その後、Yahoo! Japanのデータウェアハウスは徐々に成長する。2016年には扱うデータ量は1.7ペタバイトにまで拡大、ユーザーからのデータ処理リクエストは、1日に30万クエリーにもなった。さらに2018年には、データウェアハウスは3.3ペタバイト規模に拡大、1日当たりのクエリー数は100万を超える。Yahoo! Japanの極めて大規模なデータウェアハウスは、主に2つのテラデータのシステムで構築されている。さらにデータレイクとして、大規模なHadoopクラスターシステムも運用している。
2018年10月、米国ラスベガスで開催されたテラデータのユーザーカンファレンス「Teradata Analytics Universe」では、ヤフー株式会社 データプラットフォーム本部 データウェアハウスチームの櫻井史彦氏が、Yahoo! Japanのデータウェアハウスについてブレークアウトセッションで解説した。セッション後のインタビューで櫻井氏は、Teradata Database (以下 Teradata)で構築されているデータウェアハウスは「SQLさえ憶えれば、エンジニアではなくても誰でも使える環境です」と語る。
Yahoo! Japanには、SQLを書きデータウェアハウスから必要なデータを分析・抽出できるスキルを持つユーザーが1,000人ほどいる。さらにTableauなどのBIツールを使いアクセスするユーザーも1,000人ほど、合わせて2,000人強のユーザーがTeradataのデータウェアハウスを活用している。
一方でデータレイクとなっているHadoopのクラスター環境は「すべてのデータの受け皿という位置づけになります」と櫻井氏。Teradataに全てのデータを蓄積するとコストも上がる。Hadoopならば、同じコストで何10倍ものデータを置くことができる。そのため、日々大量に発生するログデータを最初に置くのが、Hadoopのシステムになっているのだ。
Yahoo! Japanにとって、データレイクを効率的に運用することは最大の課題だ。「スケールすることが非常に重要です。手間のかかるデータの移行はしたくありません」と語るのは、ヤフー株式会社 データ&サイエンスソリューション統括本部 データプラットフォーム本部 開発1部 部長の小林直哉氏だ。

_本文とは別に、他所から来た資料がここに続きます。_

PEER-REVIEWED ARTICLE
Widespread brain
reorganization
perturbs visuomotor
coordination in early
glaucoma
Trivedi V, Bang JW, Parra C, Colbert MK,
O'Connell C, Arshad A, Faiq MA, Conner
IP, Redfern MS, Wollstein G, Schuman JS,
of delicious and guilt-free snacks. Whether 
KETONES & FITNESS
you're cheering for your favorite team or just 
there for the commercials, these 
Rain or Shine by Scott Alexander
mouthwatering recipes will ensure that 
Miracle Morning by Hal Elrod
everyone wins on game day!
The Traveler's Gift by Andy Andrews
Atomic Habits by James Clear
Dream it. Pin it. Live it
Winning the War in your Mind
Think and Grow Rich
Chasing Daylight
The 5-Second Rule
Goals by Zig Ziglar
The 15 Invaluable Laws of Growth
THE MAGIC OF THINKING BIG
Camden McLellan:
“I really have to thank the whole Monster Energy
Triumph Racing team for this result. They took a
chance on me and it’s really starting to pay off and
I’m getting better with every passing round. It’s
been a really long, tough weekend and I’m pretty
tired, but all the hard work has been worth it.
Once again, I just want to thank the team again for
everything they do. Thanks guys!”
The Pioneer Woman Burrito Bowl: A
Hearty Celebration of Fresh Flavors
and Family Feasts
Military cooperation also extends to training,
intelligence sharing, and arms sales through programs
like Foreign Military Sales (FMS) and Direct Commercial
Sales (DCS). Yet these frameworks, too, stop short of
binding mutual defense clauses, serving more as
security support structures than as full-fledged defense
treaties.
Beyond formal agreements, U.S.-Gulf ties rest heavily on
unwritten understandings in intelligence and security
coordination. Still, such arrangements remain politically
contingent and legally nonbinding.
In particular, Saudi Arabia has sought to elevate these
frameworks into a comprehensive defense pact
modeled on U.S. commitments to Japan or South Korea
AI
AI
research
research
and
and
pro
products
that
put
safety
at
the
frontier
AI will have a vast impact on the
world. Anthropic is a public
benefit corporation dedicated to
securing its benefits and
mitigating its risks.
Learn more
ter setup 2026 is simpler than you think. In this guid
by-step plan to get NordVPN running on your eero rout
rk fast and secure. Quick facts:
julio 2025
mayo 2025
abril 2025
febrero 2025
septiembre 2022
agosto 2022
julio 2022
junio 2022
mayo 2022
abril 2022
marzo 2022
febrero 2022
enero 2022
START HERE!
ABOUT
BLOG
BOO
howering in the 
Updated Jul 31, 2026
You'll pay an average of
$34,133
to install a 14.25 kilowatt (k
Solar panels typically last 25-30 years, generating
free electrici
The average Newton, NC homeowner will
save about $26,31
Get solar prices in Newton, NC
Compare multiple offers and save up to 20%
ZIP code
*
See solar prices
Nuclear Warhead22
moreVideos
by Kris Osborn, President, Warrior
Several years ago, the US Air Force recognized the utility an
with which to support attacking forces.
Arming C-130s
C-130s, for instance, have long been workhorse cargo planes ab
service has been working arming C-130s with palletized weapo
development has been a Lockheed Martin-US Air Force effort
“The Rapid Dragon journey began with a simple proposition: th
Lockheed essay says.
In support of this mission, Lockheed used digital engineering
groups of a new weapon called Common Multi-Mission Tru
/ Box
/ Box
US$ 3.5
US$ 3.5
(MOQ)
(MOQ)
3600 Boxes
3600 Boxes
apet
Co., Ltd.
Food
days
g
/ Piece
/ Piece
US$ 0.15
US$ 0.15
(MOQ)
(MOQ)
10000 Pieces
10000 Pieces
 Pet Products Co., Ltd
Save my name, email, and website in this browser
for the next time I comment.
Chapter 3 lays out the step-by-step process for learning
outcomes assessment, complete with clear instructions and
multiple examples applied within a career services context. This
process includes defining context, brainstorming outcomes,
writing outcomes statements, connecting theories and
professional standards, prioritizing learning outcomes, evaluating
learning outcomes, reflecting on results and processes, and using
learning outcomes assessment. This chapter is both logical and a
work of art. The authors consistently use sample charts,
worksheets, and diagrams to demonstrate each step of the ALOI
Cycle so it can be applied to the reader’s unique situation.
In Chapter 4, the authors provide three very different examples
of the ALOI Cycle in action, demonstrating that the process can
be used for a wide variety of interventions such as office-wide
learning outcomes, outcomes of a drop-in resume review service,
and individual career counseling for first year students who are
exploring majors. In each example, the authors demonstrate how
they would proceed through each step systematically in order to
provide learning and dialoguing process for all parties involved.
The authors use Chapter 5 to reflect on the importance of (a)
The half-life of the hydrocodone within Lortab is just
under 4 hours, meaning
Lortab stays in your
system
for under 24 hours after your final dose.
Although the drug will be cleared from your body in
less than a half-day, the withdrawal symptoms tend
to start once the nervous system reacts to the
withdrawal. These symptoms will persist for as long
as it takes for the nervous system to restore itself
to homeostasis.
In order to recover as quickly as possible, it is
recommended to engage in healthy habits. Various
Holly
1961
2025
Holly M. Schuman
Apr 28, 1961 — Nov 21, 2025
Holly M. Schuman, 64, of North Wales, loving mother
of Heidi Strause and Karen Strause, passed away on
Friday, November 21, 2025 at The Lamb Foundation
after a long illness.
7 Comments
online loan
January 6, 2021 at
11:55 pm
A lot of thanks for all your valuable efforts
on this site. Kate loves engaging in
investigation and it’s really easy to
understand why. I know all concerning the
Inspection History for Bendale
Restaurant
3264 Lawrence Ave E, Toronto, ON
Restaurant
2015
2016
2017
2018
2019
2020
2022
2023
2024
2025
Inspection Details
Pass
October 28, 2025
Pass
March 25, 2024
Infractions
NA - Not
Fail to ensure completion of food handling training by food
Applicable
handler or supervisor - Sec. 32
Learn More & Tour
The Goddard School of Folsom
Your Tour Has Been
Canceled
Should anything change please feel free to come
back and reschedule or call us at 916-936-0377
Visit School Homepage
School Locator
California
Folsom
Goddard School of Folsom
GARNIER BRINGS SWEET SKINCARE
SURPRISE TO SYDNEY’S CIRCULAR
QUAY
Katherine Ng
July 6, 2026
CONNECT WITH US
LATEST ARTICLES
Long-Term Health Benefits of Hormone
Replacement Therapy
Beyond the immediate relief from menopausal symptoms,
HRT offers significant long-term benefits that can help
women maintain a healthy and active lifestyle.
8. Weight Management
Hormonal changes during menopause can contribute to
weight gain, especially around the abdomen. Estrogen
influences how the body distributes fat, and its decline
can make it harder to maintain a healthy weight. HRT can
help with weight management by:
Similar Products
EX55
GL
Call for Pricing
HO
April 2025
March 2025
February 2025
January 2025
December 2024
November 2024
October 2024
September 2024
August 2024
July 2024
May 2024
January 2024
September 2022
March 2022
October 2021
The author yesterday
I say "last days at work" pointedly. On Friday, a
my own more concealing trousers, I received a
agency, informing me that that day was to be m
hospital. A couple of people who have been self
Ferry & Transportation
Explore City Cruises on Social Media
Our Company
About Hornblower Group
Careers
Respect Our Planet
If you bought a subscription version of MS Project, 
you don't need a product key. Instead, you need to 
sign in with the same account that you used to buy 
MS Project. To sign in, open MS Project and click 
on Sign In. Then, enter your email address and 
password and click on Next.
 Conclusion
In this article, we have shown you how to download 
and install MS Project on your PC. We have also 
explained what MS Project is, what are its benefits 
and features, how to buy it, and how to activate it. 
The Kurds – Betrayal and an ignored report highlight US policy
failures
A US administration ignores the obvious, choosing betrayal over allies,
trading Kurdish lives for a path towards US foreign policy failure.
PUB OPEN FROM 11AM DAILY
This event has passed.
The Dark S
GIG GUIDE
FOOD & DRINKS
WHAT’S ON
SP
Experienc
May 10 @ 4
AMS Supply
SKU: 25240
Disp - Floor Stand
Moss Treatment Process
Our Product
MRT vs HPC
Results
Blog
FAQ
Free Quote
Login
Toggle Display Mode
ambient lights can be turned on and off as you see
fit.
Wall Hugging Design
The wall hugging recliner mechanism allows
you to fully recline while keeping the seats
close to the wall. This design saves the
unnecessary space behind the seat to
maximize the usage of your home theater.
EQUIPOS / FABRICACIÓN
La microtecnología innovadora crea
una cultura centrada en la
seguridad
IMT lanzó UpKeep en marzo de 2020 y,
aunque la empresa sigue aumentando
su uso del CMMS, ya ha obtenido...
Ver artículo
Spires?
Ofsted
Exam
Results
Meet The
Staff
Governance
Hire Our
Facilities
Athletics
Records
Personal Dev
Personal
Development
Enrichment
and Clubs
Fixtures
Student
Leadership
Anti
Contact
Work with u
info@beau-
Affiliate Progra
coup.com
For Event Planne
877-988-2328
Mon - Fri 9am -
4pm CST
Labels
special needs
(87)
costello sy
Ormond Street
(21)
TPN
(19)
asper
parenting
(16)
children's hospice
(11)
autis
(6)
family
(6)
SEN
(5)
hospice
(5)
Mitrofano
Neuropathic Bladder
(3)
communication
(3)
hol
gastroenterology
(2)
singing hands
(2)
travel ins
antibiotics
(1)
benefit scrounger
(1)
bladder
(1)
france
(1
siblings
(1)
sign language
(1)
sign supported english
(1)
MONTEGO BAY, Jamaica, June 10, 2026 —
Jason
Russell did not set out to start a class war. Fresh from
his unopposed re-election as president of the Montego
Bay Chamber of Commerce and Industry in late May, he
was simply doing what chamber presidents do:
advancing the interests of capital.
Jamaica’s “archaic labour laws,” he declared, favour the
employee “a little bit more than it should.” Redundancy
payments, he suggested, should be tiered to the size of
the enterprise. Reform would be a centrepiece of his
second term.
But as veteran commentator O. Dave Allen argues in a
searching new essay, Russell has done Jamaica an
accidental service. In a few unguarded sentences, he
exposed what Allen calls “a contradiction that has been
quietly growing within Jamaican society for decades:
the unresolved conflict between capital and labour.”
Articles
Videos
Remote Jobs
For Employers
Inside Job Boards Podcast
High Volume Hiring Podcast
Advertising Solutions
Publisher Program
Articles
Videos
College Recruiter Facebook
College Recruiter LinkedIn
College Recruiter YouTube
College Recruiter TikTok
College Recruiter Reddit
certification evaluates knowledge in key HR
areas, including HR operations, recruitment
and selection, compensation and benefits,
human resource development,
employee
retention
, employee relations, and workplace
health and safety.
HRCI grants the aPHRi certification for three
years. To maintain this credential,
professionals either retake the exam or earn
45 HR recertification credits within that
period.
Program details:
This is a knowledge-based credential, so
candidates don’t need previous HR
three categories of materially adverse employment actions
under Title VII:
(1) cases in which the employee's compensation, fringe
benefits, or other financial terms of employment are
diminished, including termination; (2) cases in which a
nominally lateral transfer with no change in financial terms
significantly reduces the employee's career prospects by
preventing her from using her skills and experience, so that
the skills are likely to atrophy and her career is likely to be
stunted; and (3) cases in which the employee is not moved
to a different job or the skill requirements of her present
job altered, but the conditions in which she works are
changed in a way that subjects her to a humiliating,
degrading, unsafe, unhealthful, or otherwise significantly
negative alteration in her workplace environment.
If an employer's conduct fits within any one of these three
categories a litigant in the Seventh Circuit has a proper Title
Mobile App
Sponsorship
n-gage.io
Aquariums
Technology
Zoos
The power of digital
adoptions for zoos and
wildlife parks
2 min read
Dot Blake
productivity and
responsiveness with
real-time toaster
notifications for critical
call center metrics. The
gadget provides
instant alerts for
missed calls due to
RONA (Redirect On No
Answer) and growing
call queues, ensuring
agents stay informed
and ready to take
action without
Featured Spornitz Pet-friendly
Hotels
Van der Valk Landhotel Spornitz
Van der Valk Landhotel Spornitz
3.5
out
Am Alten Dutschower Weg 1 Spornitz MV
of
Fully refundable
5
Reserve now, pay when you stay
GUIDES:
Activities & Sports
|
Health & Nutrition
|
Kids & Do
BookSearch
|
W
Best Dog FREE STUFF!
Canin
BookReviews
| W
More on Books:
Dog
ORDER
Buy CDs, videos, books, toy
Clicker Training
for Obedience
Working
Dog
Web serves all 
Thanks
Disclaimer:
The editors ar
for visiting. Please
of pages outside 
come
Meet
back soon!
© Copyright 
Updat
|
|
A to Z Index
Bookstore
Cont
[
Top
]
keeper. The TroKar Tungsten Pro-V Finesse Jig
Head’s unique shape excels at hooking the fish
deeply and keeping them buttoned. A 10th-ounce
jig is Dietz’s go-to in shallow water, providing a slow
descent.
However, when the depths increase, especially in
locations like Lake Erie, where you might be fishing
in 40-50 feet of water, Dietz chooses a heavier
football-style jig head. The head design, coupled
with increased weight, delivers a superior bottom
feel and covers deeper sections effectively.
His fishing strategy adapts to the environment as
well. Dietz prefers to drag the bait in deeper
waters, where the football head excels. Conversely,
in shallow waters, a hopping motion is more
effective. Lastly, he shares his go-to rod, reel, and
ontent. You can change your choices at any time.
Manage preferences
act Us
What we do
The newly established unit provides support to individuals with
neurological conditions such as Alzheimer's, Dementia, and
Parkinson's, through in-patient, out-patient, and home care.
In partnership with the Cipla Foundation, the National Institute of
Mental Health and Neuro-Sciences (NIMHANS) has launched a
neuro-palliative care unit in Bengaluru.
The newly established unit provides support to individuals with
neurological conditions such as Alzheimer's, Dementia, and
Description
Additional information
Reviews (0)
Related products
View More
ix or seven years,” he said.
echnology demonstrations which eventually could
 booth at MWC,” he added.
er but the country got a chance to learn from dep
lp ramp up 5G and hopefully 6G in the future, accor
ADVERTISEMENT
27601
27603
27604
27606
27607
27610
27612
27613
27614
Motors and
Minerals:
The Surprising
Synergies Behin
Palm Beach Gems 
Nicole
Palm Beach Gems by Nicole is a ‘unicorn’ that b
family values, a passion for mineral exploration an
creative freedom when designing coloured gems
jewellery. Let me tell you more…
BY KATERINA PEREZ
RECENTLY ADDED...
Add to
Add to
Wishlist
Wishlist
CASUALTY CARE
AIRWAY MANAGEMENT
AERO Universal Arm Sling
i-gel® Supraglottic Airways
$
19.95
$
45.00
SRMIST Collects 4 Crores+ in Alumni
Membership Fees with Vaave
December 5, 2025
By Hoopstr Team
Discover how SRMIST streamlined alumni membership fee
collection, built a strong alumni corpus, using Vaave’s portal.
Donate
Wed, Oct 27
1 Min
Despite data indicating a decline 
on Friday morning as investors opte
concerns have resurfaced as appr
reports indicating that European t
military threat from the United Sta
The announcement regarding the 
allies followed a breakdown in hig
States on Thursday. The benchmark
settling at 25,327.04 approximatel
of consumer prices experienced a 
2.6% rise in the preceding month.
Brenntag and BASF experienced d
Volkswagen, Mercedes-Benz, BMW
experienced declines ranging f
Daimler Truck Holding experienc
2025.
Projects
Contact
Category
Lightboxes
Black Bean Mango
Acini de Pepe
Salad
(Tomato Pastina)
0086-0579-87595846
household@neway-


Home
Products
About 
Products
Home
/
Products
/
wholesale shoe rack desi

とはいえHadoopは、巨大で拡張性のあるストレージとして利用しているだけではない。Hadoopの環境には分散処理のHive、SparkやPrestoといった多様なクエリーエンジンがあり「ストレージとしてだけでなく、コンピューティングでもあり、データ処理を適材適所で行っています。これからもYahoo! JapanにとってHadoopは大切なものの1つです」と櫻井氏は言う。